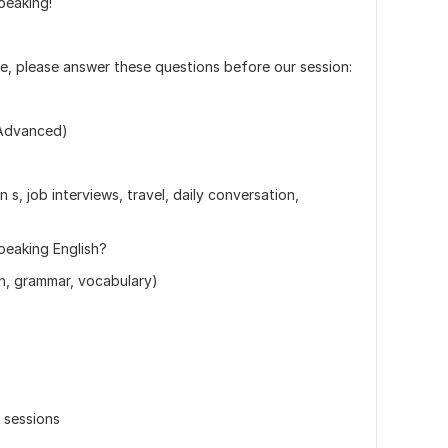
peaking!
e, please answer these questions before our session:
/ Advanced)
n s, job interviews, travel, daily conversation,
peaking English?
on, grammar, vocabulary)
r sessions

○ ○ ○ ○ ○

TASK ITEM – None of the images should be copied, but every entry must be given again exactly.

OUTPUT FOR THIS EXERCISE –
peaking!
e, please answer these questions before our session:
/ Advanced)
n s, job interviews, travel, daily conversation,
peaking English?
on, grammar, vocabulary)
r sessions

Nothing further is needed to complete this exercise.